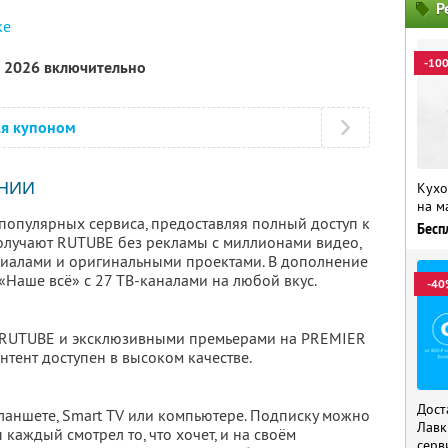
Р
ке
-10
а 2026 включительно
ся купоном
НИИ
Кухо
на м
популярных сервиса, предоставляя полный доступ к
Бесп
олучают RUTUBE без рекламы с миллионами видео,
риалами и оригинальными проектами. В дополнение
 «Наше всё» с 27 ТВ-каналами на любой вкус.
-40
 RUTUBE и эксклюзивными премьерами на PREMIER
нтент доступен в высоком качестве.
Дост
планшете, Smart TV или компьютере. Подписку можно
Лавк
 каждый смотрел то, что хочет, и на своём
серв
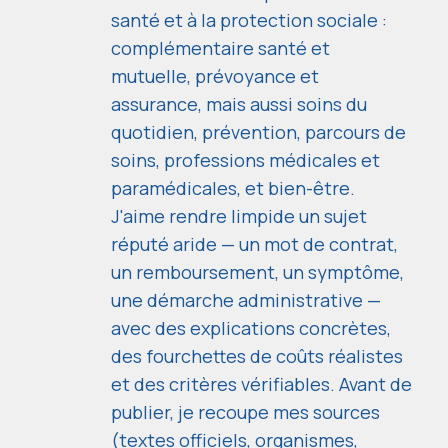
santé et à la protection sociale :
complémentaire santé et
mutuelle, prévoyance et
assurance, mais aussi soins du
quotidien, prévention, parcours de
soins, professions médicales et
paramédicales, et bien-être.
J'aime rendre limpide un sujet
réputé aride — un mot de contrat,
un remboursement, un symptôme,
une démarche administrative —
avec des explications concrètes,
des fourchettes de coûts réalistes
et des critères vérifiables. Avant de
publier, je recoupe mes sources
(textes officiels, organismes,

- What to produce: If a line of the material contains the word "soins", pick it out and copy it.

- Answer:
assurance, mais aussi soins du
soins, professions médicales et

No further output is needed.